[Document layout analysis data]

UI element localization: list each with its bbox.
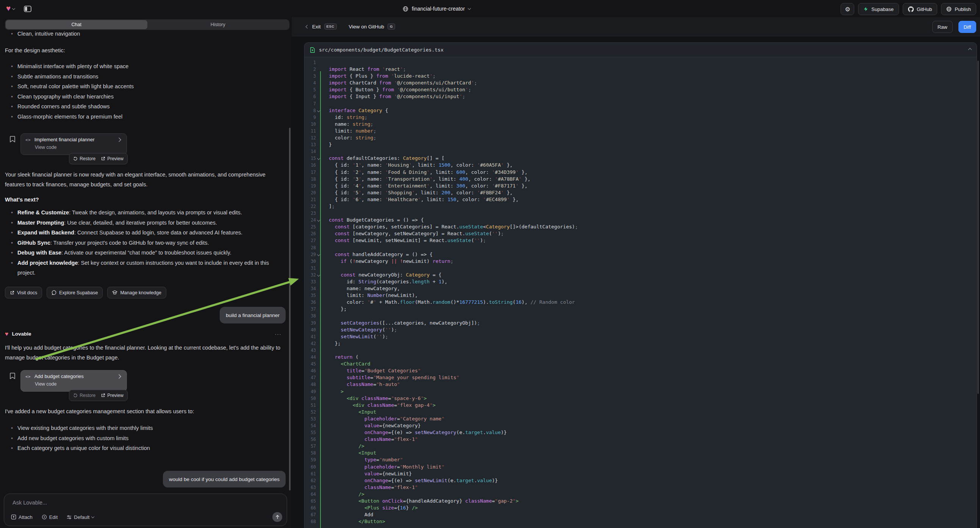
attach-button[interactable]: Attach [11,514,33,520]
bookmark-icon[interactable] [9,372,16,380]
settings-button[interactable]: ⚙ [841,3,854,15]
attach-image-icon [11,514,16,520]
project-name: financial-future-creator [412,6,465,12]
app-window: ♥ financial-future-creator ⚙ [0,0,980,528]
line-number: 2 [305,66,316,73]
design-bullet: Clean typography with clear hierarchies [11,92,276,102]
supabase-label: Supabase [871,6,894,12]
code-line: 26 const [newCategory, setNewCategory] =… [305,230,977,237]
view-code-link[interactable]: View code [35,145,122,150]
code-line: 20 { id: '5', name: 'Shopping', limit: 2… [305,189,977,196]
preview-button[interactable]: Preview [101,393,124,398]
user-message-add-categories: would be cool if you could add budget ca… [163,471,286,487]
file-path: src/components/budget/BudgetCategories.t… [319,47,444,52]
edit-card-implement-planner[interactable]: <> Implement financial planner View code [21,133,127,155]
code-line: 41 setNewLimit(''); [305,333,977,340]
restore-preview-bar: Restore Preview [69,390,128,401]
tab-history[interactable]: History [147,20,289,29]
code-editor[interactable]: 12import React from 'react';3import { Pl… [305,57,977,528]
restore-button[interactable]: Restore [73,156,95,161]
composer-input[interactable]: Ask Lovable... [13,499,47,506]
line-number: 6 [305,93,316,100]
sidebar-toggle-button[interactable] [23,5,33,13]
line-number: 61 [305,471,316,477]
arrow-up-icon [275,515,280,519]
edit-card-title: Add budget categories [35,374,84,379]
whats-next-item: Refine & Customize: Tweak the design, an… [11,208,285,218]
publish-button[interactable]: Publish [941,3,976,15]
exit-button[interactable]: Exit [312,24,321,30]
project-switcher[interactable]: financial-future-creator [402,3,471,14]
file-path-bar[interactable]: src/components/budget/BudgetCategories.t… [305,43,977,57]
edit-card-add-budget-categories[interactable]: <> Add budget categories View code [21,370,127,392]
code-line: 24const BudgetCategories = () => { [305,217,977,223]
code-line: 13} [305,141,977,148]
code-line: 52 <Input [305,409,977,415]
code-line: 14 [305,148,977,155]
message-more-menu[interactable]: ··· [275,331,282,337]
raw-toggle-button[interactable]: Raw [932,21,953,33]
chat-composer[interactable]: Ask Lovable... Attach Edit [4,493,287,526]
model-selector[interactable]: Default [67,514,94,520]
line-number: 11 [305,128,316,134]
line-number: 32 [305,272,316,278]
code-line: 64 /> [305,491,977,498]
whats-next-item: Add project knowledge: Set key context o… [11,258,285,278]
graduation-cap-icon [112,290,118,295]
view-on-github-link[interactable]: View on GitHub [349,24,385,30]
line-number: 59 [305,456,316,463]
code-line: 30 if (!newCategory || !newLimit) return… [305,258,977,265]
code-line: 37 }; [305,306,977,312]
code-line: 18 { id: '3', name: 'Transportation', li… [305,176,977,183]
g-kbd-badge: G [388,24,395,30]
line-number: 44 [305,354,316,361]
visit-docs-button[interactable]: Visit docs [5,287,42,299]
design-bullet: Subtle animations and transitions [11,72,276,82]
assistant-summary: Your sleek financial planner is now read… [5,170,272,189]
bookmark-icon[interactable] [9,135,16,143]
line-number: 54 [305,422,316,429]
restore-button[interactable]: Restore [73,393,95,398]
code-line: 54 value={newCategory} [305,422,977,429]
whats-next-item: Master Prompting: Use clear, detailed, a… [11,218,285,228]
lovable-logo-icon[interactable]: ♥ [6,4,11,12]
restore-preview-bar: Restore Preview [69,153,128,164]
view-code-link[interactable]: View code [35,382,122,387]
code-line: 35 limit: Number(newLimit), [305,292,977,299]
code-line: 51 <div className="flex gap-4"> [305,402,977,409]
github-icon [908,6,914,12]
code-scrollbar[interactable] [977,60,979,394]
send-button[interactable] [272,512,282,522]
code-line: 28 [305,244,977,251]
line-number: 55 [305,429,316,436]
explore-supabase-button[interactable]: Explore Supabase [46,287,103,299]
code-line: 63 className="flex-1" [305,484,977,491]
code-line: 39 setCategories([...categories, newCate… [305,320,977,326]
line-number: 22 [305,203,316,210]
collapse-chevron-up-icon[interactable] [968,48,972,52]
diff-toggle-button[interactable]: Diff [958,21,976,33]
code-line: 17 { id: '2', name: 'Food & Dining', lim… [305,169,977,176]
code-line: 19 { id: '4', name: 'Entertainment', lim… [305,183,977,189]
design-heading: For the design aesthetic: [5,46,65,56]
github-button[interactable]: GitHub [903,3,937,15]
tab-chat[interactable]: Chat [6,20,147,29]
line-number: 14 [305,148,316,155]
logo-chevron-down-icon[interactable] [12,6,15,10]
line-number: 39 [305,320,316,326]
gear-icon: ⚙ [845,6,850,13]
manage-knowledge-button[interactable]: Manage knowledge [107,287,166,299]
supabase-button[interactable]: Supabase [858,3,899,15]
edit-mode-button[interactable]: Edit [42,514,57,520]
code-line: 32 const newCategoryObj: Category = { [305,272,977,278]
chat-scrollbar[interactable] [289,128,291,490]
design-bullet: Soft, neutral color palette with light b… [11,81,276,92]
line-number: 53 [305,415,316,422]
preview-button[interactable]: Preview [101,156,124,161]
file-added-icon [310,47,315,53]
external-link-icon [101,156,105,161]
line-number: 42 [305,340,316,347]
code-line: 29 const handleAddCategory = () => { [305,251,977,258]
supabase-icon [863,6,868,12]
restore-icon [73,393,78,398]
--
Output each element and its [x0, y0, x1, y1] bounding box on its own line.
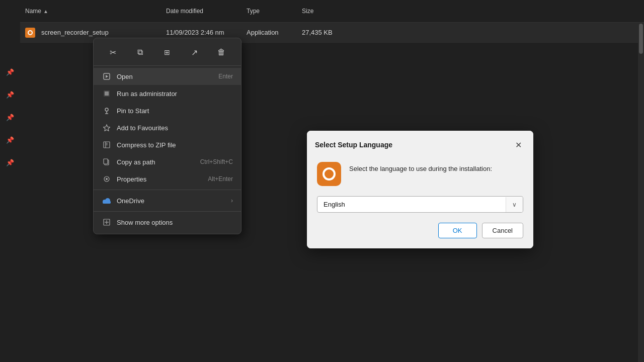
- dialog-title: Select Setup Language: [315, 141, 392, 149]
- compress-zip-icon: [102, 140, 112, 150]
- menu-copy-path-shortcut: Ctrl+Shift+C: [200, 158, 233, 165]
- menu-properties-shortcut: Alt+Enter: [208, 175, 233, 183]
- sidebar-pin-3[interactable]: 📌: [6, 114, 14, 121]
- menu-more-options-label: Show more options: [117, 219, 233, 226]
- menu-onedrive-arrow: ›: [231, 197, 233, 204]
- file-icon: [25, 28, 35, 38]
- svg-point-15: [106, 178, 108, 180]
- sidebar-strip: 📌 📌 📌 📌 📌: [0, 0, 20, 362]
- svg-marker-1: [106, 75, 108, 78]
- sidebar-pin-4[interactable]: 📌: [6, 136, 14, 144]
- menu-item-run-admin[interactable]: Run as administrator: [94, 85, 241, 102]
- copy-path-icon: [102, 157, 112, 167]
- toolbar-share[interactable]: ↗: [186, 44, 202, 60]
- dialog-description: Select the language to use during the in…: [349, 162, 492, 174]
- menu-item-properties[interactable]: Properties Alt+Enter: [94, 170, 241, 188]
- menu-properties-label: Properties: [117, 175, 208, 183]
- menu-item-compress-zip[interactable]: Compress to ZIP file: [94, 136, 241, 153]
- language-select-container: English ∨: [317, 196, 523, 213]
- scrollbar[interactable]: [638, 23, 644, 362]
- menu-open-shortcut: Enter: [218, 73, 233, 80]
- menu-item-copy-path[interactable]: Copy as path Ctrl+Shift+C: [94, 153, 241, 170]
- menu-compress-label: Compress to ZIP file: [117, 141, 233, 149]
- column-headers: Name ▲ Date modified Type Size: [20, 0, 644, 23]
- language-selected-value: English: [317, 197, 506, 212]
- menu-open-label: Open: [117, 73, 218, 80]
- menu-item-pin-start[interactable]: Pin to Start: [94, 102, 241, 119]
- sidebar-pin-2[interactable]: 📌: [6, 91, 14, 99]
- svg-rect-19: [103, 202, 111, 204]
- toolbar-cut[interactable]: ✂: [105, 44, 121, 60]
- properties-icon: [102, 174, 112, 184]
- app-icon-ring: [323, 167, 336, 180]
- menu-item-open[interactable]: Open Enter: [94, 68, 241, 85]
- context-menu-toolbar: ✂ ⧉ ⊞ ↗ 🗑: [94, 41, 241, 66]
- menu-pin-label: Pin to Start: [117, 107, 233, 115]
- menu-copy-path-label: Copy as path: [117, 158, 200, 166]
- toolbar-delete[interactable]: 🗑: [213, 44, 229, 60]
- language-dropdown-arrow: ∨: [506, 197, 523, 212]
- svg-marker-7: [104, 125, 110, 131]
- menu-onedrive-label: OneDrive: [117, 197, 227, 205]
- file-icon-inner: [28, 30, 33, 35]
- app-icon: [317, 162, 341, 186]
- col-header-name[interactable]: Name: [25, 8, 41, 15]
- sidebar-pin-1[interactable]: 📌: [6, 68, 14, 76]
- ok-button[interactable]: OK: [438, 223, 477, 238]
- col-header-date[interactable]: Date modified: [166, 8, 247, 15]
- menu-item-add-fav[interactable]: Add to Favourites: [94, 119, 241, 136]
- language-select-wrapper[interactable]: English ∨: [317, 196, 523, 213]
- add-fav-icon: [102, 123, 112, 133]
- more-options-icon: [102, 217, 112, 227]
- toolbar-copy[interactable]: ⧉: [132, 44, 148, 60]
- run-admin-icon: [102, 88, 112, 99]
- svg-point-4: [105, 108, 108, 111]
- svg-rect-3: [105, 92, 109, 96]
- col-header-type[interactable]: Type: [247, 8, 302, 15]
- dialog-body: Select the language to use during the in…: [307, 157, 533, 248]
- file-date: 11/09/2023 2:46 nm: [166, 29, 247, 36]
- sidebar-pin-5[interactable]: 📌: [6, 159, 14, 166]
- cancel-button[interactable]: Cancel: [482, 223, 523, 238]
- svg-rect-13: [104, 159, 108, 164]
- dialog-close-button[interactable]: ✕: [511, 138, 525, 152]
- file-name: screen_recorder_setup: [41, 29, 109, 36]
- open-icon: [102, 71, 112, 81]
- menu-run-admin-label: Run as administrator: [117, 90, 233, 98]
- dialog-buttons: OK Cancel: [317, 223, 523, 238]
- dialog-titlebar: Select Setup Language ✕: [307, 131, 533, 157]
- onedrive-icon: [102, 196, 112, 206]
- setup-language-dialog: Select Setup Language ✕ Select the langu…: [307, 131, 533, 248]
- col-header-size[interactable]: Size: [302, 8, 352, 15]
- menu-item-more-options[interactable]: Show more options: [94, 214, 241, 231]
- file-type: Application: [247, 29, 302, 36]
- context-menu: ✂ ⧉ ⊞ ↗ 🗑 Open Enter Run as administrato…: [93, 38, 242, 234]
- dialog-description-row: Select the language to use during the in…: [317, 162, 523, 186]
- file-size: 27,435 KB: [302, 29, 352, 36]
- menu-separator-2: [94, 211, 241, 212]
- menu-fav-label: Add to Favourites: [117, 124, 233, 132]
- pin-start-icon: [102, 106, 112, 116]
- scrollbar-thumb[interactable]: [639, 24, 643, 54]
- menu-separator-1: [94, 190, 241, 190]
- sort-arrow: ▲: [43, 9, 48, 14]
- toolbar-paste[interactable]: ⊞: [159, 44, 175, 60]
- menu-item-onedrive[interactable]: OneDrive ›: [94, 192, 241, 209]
--
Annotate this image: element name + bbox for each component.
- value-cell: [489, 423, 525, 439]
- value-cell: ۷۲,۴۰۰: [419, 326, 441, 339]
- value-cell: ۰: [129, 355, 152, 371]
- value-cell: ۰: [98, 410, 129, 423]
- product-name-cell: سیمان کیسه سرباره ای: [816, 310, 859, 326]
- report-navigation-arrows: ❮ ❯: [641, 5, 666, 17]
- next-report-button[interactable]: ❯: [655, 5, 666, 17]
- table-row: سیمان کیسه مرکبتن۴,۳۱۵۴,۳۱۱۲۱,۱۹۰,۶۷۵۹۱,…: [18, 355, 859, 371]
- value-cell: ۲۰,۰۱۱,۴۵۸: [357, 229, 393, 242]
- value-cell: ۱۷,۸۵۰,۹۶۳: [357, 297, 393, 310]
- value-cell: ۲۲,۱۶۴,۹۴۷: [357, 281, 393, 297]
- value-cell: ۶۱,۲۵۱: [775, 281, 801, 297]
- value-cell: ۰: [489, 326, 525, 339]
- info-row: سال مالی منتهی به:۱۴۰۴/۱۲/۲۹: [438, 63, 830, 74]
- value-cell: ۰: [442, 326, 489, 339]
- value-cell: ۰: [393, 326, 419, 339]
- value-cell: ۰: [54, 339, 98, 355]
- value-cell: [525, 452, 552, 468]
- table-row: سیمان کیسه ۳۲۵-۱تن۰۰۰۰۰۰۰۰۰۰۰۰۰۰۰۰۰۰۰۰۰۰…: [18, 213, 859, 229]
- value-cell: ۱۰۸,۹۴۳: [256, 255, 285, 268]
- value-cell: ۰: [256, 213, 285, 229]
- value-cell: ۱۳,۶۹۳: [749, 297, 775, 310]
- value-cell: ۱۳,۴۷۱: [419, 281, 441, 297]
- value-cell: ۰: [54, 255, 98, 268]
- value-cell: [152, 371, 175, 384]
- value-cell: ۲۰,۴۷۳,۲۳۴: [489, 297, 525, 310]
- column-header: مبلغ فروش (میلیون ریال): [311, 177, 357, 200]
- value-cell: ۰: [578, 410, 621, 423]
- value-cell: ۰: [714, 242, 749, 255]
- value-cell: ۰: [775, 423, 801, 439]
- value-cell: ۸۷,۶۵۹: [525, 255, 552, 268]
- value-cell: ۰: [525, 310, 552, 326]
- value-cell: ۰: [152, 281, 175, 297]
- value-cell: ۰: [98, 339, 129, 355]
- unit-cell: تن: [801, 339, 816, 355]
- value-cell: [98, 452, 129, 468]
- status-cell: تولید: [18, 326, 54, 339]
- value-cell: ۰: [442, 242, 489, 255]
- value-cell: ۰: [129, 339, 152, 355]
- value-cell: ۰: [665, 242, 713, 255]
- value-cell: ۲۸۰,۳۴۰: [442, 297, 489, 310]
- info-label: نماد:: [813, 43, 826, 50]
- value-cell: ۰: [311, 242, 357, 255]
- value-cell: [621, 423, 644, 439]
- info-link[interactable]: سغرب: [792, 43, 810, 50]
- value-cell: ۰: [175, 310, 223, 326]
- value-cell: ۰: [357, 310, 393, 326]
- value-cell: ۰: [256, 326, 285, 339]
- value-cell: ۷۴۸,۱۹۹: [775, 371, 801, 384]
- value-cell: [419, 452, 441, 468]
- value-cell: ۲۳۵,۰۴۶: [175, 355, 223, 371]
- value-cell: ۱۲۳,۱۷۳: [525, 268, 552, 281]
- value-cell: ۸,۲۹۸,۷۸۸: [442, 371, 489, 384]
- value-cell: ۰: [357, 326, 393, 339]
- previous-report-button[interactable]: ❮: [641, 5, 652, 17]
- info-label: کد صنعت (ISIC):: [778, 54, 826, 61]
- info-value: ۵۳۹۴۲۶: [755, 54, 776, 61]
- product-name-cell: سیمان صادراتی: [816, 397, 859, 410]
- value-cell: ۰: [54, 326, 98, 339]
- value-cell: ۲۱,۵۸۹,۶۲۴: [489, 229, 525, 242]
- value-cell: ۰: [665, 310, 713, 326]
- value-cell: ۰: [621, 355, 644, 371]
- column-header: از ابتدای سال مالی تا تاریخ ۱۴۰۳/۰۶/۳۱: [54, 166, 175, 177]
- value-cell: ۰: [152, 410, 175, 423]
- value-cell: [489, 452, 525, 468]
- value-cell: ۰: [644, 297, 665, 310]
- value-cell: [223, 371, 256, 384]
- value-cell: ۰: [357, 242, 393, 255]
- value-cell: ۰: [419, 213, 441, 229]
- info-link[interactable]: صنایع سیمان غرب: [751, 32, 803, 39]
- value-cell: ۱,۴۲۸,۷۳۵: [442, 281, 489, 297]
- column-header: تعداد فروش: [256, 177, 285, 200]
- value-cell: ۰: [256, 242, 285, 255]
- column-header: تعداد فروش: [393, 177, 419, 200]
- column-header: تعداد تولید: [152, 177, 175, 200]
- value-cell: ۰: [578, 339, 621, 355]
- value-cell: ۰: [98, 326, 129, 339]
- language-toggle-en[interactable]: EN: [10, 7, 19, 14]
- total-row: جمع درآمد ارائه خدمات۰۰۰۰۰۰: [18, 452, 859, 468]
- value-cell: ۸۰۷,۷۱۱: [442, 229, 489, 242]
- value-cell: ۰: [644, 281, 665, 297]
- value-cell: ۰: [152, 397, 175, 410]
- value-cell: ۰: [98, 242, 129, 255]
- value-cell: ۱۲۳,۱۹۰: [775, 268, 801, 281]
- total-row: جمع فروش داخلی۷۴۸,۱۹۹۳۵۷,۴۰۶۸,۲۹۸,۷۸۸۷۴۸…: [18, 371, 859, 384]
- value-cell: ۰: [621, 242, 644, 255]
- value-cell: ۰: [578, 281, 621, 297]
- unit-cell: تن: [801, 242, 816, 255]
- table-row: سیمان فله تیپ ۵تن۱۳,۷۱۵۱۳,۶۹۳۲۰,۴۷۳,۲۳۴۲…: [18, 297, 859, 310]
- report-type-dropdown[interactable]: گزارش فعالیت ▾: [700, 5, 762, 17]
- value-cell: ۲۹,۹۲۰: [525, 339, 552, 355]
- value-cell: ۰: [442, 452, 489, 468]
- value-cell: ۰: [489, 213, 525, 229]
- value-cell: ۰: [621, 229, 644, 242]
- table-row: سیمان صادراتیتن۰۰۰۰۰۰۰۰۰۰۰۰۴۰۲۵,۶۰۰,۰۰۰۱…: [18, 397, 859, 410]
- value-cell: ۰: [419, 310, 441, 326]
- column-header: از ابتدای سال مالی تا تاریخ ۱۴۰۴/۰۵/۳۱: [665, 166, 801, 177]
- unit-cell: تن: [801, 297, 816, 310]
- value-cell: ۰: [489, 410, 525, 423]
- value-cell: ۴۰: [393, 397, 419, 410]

ASSIGNED TASK: Work out how many lines in the records contain the word "dialog", and give that number by itself.

EXPECTED OUTPUT: 8